*Data for the task*

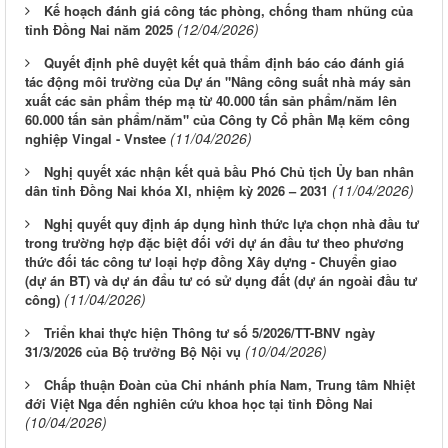
Kế hoạch đánh giá công tác phòng, chống tham nhũng của
(12/04/2026)
tỉnh Đồng Nai năm 2025
Quyết định phê duyệt kết quả thẩm định báo cáo đánh giá
tác động môi trường của Dự án "Nâng công suất nhà máy sản
xuất các sản phẩm thép mạ từ 40.000 tấn sản phẩm/năm lên
60.000 tấn sản phẩm/năm" của Công ty Cổ phần Mạ kẽm công
(11/04/2026)
nghiệp Vingal - Vnstee
Nghị quyết xác nhận kết quả bầu Phó Chủ tịch Ủy ban nhân
(11/04/2026)
dân tỉnh Đồng Nai khóa XI, nhiệm kỳ 2026 – 2031
Nghị quyết quy định áp dụng hình thức lựa chọn nhà đầu tư
trong trường hợp đặc biệt đối với dự án đầu tư theo phương
thức đối tác công tư loại hợp đồng Xây dựng - Chuyển giao
(dự án BT) và dự án đẩu tư có sử dụng đất (dự án ngoài đầu tư
(11/04/2026)
công)
Triển khai thực hiện Thông tư số 5/2026/TT-BNV ngày
(10/04/2026)
31/3/2026 của Bộ trưởng Bộ Nội vụ
Chấp thuận Đoàn của Chi nhánh phía Nam, Trung tâm Nhiệt
đới Việt Nga đến nghiên cứu khoa học tại tỉnh Đồng Nai
(10/04/2026)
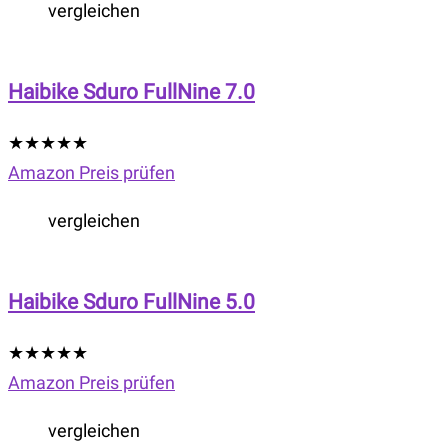
vergleichen
Haibike Sduro FullNine 7.0
★
★
★
★
★
Amazon Preis prüfen
vergleichen
Haibike Sduro FullNine 5.0
★
★
★
★
★
Amazon Preis prüfen
vergleichen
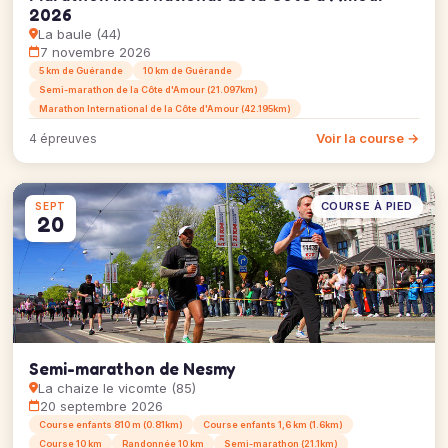
2026
La baule (44)
7 novembre 2026
5 km de Guérande
10 km de Guérande
Semi-marathon de la Côte d'Amour (21.097km)
Marathon International de la Côte d'Amour (42.195km)
Voir la course →
4 épreuves
COURSE À PIED
SEPT
20
Semi-marathon de Nesmy
La chaize le vicomte (85)
20 septembre 2026
Course enfants 810 m (0.81km)
Course enfants 1,6 km (1.6km)
Course 10 km
Randonnée 10 km
Semi-marathon (21.1km)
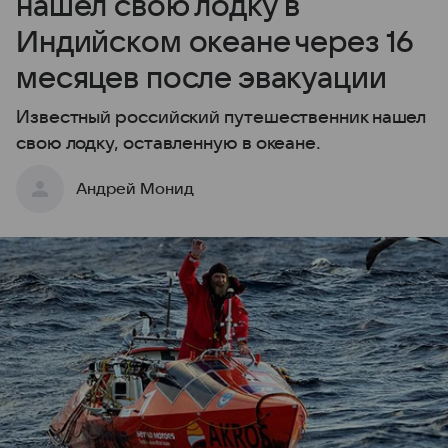
нашел свою лодку в
Индийском океане через 16
месяцев после эвакуации
Известный российский путешественник нашел
свою лодку, оставленную в океане.
Андрей Монид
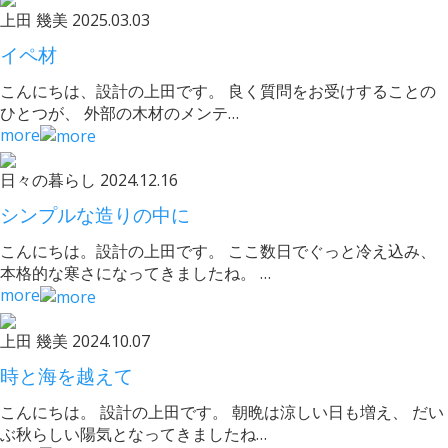
上田 幾美
2025.03.03
イペ材
こんにちは、設計の上田です。 良く質問をお受けすることの
ひとつが、 外部の木材のメンテ…
more
日々の暮らし
2024.12.16
シンプルな造りの中に
こんにちは。設計の上田です。 ここ数日でぐっと冷え込み、
本格的な寒さになってきましたね。 …
more
上田 幾美
2024.10.07
時と海を越えて
こんにちは。 設計の上田です。 朝晩は涼しい日も増え、 だい
ぶ秋らしい陽気となってきましたね…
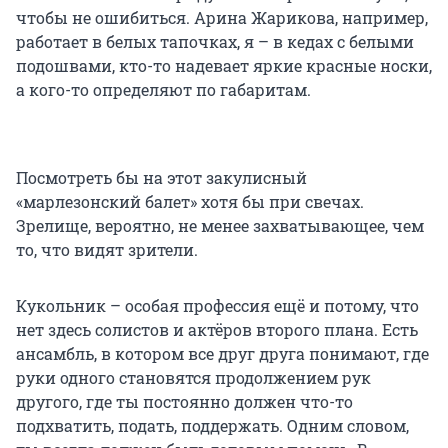
чтобы не ошибиться. Арина Жарикова, например,
работает в белых тапочках, я – в кедах с белыми
подошвами, кто-то надевает яркие красные носки,
а кого-то определяют по габаритам.
Посмотреть бы на этот закулисный
«марлезонский балет» хотя бы при свечах.
Зрелище, вероятно, не менее захватывающее, чем
то, что видят зрители.
Кукольник – особая профессия ещё и потому, что
нет здесь солистов и актёров второго плана. Есть
ансамбль, в котором все друг друга понимают, где
руки одного становятся продолжением рук
другого, где ты постоянно должен что-то
подхватить, подать, поддержать. Одним словом,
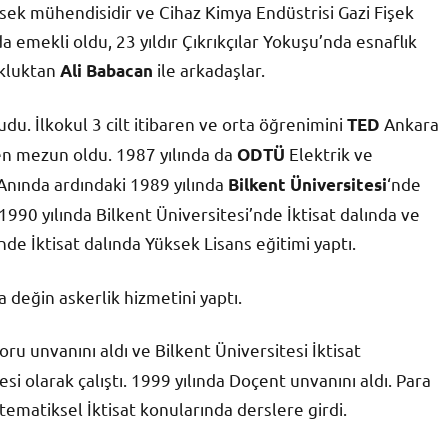
sek mühendisidir ve Cihaz Kimya Endüstrisi Gazi Fişek
 emekli oldu, 23 yıldır Çıkrıkçılar Yokuşu’nda esnaflık
cukluktan
ile arkadaşlar.
Ali Babacan
kudu. İlkokul 3 cilt itibaren ve orta öğrenimini
Ankara
TED
den mezun oldu. 1987 yılında da
Elektrik ve
ODTÜ
nında ardındaki 1989 yılında
‘nde
Bilkent Üniversitesi
1990 yılında Bilkent Üniversitesi’nde İktisat dalında ve
nde İktisat dalında Yüksek Lisans eğitimi yaptı.
a değin askerlik hizmetini yaptı.
oru unvanını aldı ve Bilkent Üniversitesi İktisat
i olarak çalıştı. 1999 yılında Doçent unvanını aldı. Para
atematiksel İktisat konularında derslere girdi.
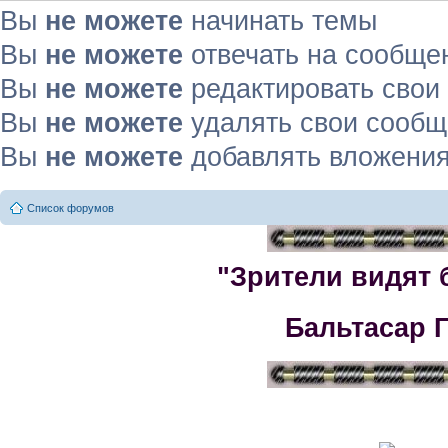
Вы
не можете
начинать темы
Вы
не можете
отвечать на сообще
Вы
не можете
редактировать свои
Вы
не можете
удалять свои сооб
Вы
не можете
добавлять вложени
Список форумов
"Зрители видят 
Бальтасар 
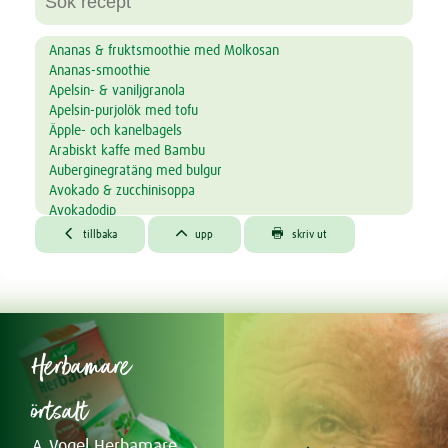
Ananas & fruktsmoothie med Molkosan
Ananas-smoothie
Apelsin- & vaniljgranola
Apelsin-purjolök med tofu
Äpple- och kanelbagels
Arabiskt kaffe med Bambu
Auberginegratäng med bulgur
Avokado & zucchinisoppa
Avokadodip
Avokadodipp med groddar



tillbaka
upp
skriv ut
Avokadosoppa
Bakad havregröt med blåbär, äpple och nötter
Bambu apelsinkräm
Bambu cappuccino
Bambu coconut dream
Bambu glassdrink
Herbamare
Bambu Iced Coffee
Bambu kokos-choko
örtsalt
Bambu kryddkaka
Bambu latte macchiato
A.Vogel Herbamare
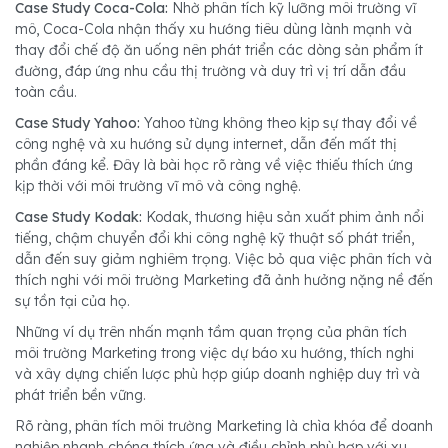
Case Study Coca-Cola:
Nhờ phân tích kỹ lưỡng môi trường vĩ
mô, Coca-Cola nhận thấy xu hướng tiêu dùng lành mạnh và
thay đổi chế độ ăn uống nên phát triển các dòng sản phẩm ít
đường, đáp ứng nhu cầu thị trường và duy trì vị trí dẫn đầu
toàn cầu.
Case Study Yahoo:
Yahoo từng không theo kịp sự thay đổi về
công nghệ và xu hướng sử dụng internet, dẫn đến mất thị
phần đáng kể. Đây là bài học rõ ràng về việc thiếu thích ứng
kịp thời với môi trường vĩ mô và công nghệ.
Case Study Kodak:
Kodak, thương hiệu sản xuất phim ảnh nổi
tiếng, chậm chuyển đổi khi công nghệ kỹ thuật số phát triển,
dẫn đến suy giảm nghiêm trọng. Việc bỏ qua việc phân tích và
thích nghi với môi trường Marketing đã ảnh hưởng nặng nề đến
sự tồn tại của họ.
Những ví dụ trên nhấn mạnh tầm quan trọng của phân tích
môi trường Marketing trong việc dự báo xu hướng, thích nghi
và xây dựng chiến lược phù hợp giúp doanh nghiệp duy trì và
phát triển bền vững.
Rõ ràng, phân tích môi trường Marketing là chìa khóa để doanh
nghiệp nhanh chóng thích ứng và điều chỉnh phù hợp với xu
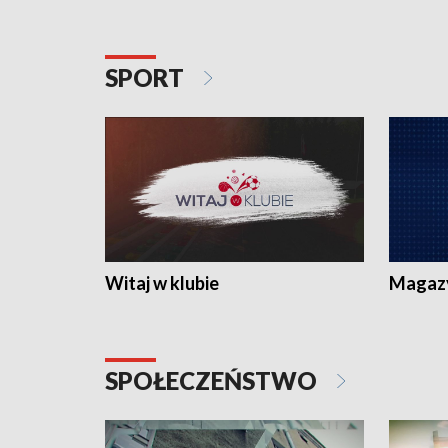
SPORT
Witaj w klubie
Magaz
SPOŁECZEŃSTWO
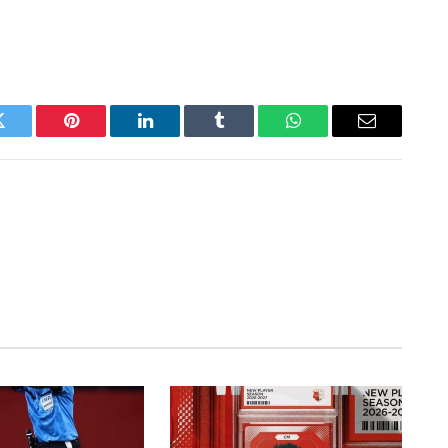
Twitter
Pinterest
LinkedIn
Tumblr
WhatsApp
Email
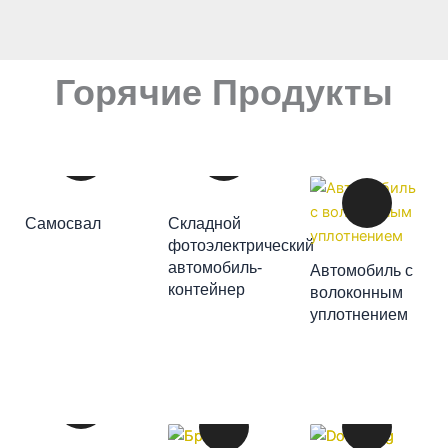
Горячие Продукты
ДОБАВИТЬ В
Самосвал
Складной
КОРЗИНУ
фотоэлектрический
автомобиль-
Автомобиль с
ДОБАВИТЬ В
контейнер
волоконным
ДОБАВИТЬ В
КОРЗИНУ
уплотнением
КОРЗИНУ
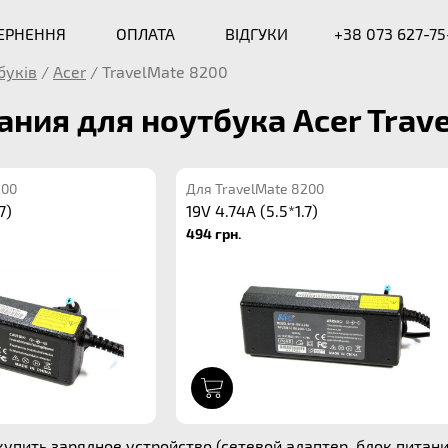
ВЕРНЕННЯ
ОПЛАТА
ВІДГУКИ
+38 073 627-75
буків
/
Acer
/
TravelMate 8200
ания для ноутбука Acer Trav
200
Для TravelMate 8200
7)
19V 4.74A (5.5*1.7)
494 грн.
1
упить зарядное устройство (сетевой адаптер, блок питания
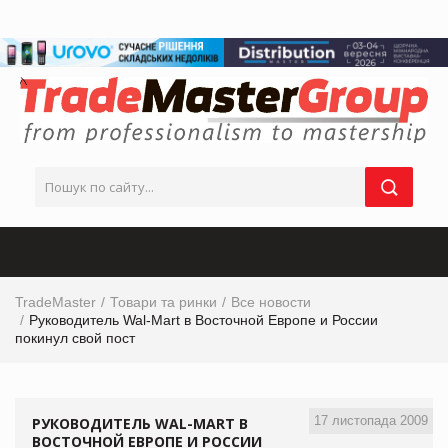
TradeMaster
Товари та ринки
Все новости
Руководитель Wal-Mart в Восточной Европе и России
покинул свой пост
17 листопада 2009
РУКОВОДИТЕЛЬ WAL-MART В
ВОСТОЧНОЙ ЕВРОПЕ И РОССИИ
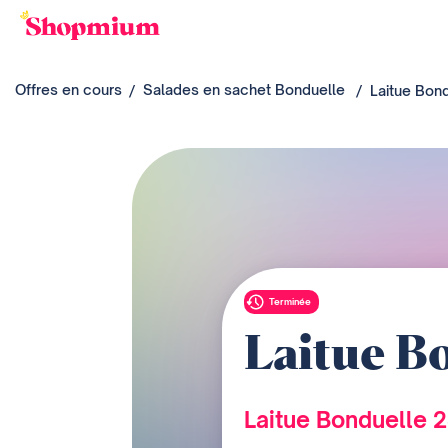
Offres en cours
Salades en sachet Bonduelle
Laitue Bon
Terminée
Laitue B
Laitue Bonduelle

*Work instruction*
Copy all of the material word for word, and include none of its pictures.

*Response area*
Kế hoạch đánh giá công tác phòng, chống tham nhũng của
(12/04/2026)
tỉnh Đồng Nai năm 2025
Quyết định phê duyệt kết quả thẩm định báo cáo đánh giá
tác động môi trường của Dự án "Nâng công suất nhà máy sản
xuất các sản phẩm thép mạ từ 40.000 tấn sản phẩm/năm lên
60.000 tấn sản phẩm/năm" của Công ty Cổ phần Mạ kẽm công
(11/04/2026)
nghiệp Vingal - Vnstee
Nghị quyết xác nhận kết quả bầu Phó Chủ tịch Ủy ban nhân
(11/04/2026)
dân tỉnh Đồng Nai khóa XI, nhiệm kỳ 2026 – 2031
Nghị quyết quy định áp dụng hình thức lựa chọn nhà đầu tư
trong trường hợp đặc biệt đối với dự án đầu tư theo phương
thức đối tác công tư loại hợp đồng Xây dựng - Chuyển giao
(dự án BT) và dự án đẩu tư có sử dụng đất (dự án ngoài đầu tư
(11/04/2026)
công)
Triển khai thực hiện Thông tư số 5/2026/TT-BNV ngày
(10/04/2026)
31/3/2026 của Bộ trưởng Bộ Nội vụ
Chấp thuận Đoàn của Chi nhánh phía Nam, Trung tâm Nhiệt
đới Việt Nga đến nghiên cứu khoa học tại tỉnh Đồng Nai
(10/04/2026)
vergleichen
Haibike Sduro FullNine 7.0
★
★
★
★
★
Amazon Preis prüfen
vergleichen
Haibike Sduro FullNine 5.0
★
★
★
★
★
Amazon Preis prüfen
vergleichen
2026
La baule (44)
7 novembre 2026
5 km de Guérande
10 km de Guérande
Semi-marathon de la Côte d'Amour (21.097km)
Marathon International de la Côte d'Amour (42.195km)
Voir la course →
4 épreuves
COURSE À PIED
SEPT
20
Semi-marathon de Nesmy
La chaize le vicomte (85)
20 septembre 2026
Course enfants 810 m (0.81km)
Course enfants 1,6 km (1.6km)
Course 10 km
Randonnée 10 km
Semi-marathon (21.1km)
нашел свою лодку в
Индийском океане через 16
месяцев после эвакуации
Известный российский путешественник нашел
свою лодку, оставленную в океане.
Андрей Монид
上田 幾美
2025.03.03
イペ材
こんにちは、設計の上田です。 良く質問をお受けすることの
ひとつが、 外部の木材のメンテ…
more
日々の暮らし
2024.12.16
シンプルな造りの中に
こんにちは。設計の上田です。 ここ数日でぐっと冷え込み、
本格的な寒さになってきましたね。 …
more
上田 幾美
2024.10.07
時と海を越えて
こんにちは。 設計の上田です。 朝晩は涼しい日も増え、 だい
ぶ秋らしい陽気となってきましたね…
чтобы не ошибиться. Арина Жарикова, например,
работает в белых тапочках, я – в кедах с белыми
подошвами, кто-то надевает яркие красные носки,
а кого-то определяют по габаритам.
Посмотреть бы на этот закулисный
«марлезонский балет» хотя бы при свечах.
Зрелище, вероятно, не менее захватывающее, чем
то, что видят зрители.
Кукольник – особая профессия ещё и потому, что
нет здесь солистов и актёров второго плана. Есть
ансамбль, в котором все друг друга понимают, где
руки одного становятся продолжением рук
другого, где ты постоянно должен что-то
подхватить, подать, поддержать. Одним словом,
sek mühendisidir ve Cihaz Kimya Endüstrisi Gazi Fişek
 emekli oldu, 23 yıldır Çıkrıkçılar Yokuşu’nda esnaflık
cukluktan
ile arkadaşlar.
Ali Babacan
kudu. İlkokul 3 cilt itibaren ve orta öğrenimini
Ankara
TED
den mezun oldu. 1987 yılında da
Elektrik ve
ODTÜ
nında ardındaki 1989 yılında
‘nde
Bilkent Üniversitesi
1990 yılında Bilkent Üniversitesi’nde İktisat dalında ve
nde İktisat dalında Yüksek Lisans eğitimi yaptı.
a değin askerlik hizmetini yaptı.
oru unvanını aldı ve Bilkent Üniversitesi İktisat
i olarak çalıştı. 1999 yılında Doçent unvanını aldı. Para
atematiksel İktisat konularında derslere girdi.
Вы
не можете
начинать темы
Вы
не можете
отвечать на сообще
Вы
не можете
редактировать свои
Вы
не можете
удалять свои сооб
Вы
не можете
добавлять вложени
Список форумов
"Зрители видят 
Бальтасар 
Ananas & fruktsmoothie med Molkosan
Ananas-smoothie
Apelsin- & vaniljgranola
Apelsin-purjolök med tofu
Äpple- och kanelbagels
Arabiskt kaffe med Bambu
Auberginegratäng med bulgur
Avokado & zucchinisoppa
Avokadodip
Avokadodipp med groddar



tillbaka
upp
skriv ut
Avokadosoppa
Bakad havregröt med blåbär, äpple och nötter
Bambu apelsinkräm
Bambu cappuccino
Bambu coconut dream
Bambu glassdrink
Herbamare
Bambu Iced Coffee
Bambu kokos-choko
örtsalt
Bambu kryddkaka
Bambu latte macchiato
A.Vogel Herbamare
Case Study Coca-Cola:
Nhờ phân tích kỹ lưỡng môi trường vĩ
mô, Coca-Cola nhận thấy xu hướng tiêu dùng lành mạnh và
thay đổi chế độ ăn uống nên phát triển các dòng sản phẩm ít
đường, đáp ứng nhu cầu thị trường và duy trì vị trí dẫn đầu
toàn cầu.
Case Study Yahoo:
Yahoo từng không theo kịp sự thay đổi về
công nghệ và xu hướng sử dụng internet, dẫn đến mất thị
phần đáng kể. Đây là bài học rõ ràng về việc thiếu thích ứng
kịp thời với môi trường vĩ mô và công nghệ.
Case Study Kodak:
Kodak, thương hiệu sản xuất phim ảnh nổi
tiếng, chậm chuyển đổi khi công nghệ kỹ thuật số phát triển,
dẫn đến suy giảm nghiêm trọng. Việc bỏ qua việc phân tích và
thích nghi với môi trường Marketing đã ảnh hưởng nặng nề đến
sự tồn tại của họ.
Những ví dụ trên nhấn mạnh tầm quan trọng của phân tích
môi trường Marketing trong việc dự báo xu hướng, thích nghi
và xây dựng chiến lược phù hợp giúp doanh nghiệp duy trì và
phát triển bền vững.
Rõ ràng, phân tích môi trường Marketing là chìa khóa để doanh
nghiệp nhanh chóng thích ứng và điều chỉnh phù hợp với xu
SPORT
Witaj w klubie
Magaz
SPOŁECZEŃSTWO
Twitter
Pinterest
LinkedIn
Tumblr
WhatsApp
Email
Горячие Продукты
ДОБАВИТЬ В
Самосвал
Складной
КОРЗИНУ
фотоэлектрический
автомобиль-
Автомобиль с
ДОБАВИТЬ В
контейнер
волоконным
ДОБАВИТЬ В
КОРЗИНУ
уплотнением
КОРЗИНУ
ВЕРНЕННЯ
ОПЛАТА
ВІДГУКИ
+38 073 627-75
буків
/
Acer
/
TravelMate 8200
ания для ноутбука Acer Trav
200
Для TravelMate 8200
7)
19V 4.74A (5.5*1.7)
494 грн.
1
упить зарядное устройство (сетевой адаптер, блок питания
TradeMaster
Товари та ринки
Все новости
Руководитель Wal-Mart в Восточной Европе и России
покинул свой пост
17 листопада 2009
РУКОВОДИТЕЛЬ WAL-MART В
ВОСТОЧНОЙ ЕВРОПЕ И РОССИИ
Offres en cours
Salades en sachet Bonduelle
Laitue Bon
Terminée
Laitue B
Laitue Bonduelle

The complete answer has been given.